** What is needed **
From the material below, set down exactly the lines that run from the one containing "Lots of people including Carm" to the one containing "joining Napoli", minus the pictures.
☆ ☆ ☆
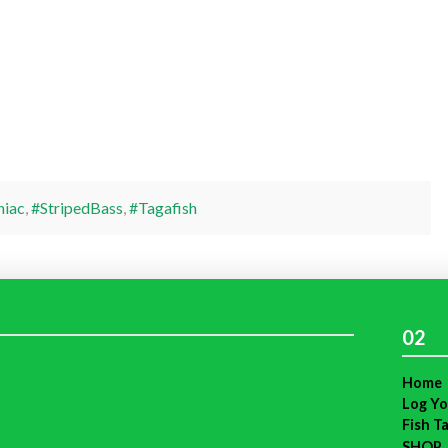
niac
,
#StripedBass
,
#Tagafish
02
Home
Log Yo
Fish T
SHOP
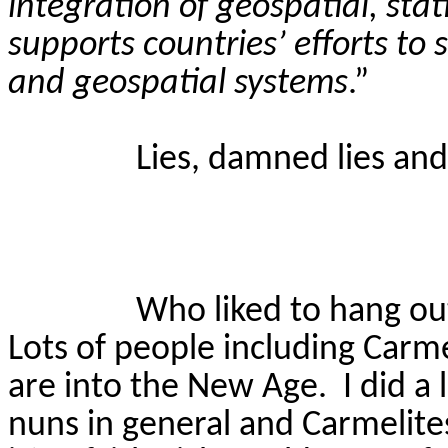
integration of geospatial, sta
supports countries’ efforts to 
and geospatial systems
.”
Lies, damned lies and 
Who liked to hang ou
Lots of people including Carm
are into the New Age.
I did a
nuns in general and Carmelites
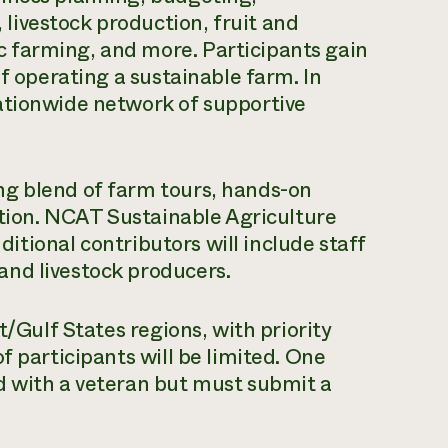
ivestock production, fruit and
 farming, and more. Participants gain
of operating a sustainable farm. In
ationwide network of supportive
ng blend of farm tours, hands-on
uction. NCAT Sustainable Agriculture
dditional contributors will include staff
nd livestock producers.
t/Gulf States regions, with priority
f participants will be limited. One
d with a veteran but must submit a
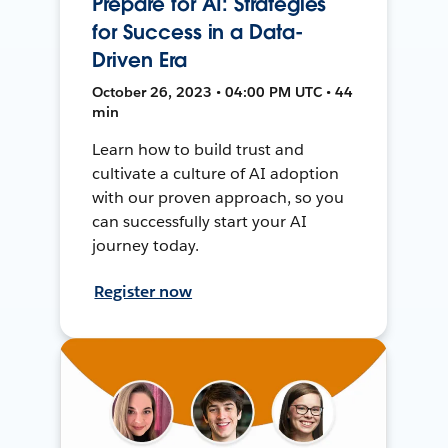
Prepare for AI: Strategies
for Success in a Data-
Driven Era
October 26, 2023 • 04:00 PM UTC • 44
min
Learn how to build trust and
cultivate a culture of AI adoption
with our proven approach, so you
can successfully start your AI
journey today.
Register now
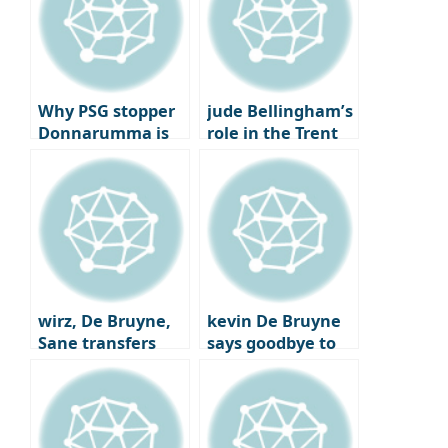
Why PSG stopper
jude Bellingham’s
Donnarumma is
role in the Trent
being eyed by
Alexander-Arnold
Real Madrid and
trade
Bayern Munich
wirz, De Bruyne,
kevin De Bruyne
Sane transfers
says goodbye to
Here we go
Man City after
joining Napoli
☆ ☆ ☆
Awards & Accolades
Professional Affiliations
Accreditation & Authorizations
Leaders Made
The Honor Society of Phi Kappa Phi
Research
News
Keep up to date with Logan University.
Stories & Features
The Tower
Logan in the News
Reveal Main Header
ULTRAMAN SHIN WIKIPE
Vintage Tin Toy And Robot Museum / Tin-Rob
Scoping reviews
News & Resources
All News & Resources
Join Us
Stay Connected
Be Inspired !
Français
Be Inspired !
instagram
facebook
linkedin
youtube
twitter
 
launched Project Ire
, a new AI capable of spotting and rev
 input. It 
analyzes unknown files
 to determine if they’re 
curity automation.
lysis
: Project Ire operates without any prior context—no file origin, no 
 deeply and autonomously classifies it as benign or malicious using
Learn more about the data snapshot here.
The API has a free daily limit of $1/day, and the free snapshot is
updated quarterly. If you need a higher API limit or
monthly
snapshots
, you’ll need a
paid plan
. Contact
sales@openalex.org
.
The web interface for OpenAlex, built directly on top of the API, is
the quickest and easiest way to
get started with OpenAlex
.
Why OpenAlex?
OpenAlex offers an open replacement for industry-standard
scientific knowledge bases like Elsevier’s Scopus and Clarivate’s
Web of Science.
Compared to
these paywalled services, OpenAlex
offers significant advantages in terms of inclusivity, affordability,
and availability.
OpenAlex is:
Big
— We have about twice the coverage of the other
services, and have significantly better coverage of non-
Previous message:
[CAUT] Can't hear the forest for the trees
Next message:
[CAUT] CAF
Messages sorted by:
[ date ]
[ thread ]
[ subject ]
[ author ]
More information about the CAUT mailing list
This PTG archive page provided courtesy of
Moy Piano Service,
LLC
☆ ☆ ☆
** Solved exercise **
Lots of people including Carm
are into the New Age.
I did a
nuns in general and Carmelites
ivestock production, fruit and
 farming, and more. Participants gain
of operating a sustainable farm. In
ationwide network of supportive
ng blend of farm tours, hands-on
uction. NCAT Sustainable Agriculture
dditional contributors will include staff
nd livestock producers.
t/Gulf States regions, with priority
f participants will be limited. One
d with a veteran but must submit a
Prepare for AI: Strategies
for Success in a Data-
Driven Era
October 26, 2023 • 04:00 PM UTC • 44
min
Learn how to build trust and
cultivate a culture of AI adoption
with our proven approach, so you
can successfully start your AI
journey today.
Register now
Why PSG stopper
jude Bellingham’s
Donnarumma is
role in the Trent
being eyed by
Alexander-Arnold
Real Madrid and
trade
Bayern Munich
wirz, De Bruyne,
kevin De Bruyne
Sane transfers
says goodbye to
Here we go
Man City after
joining Napoli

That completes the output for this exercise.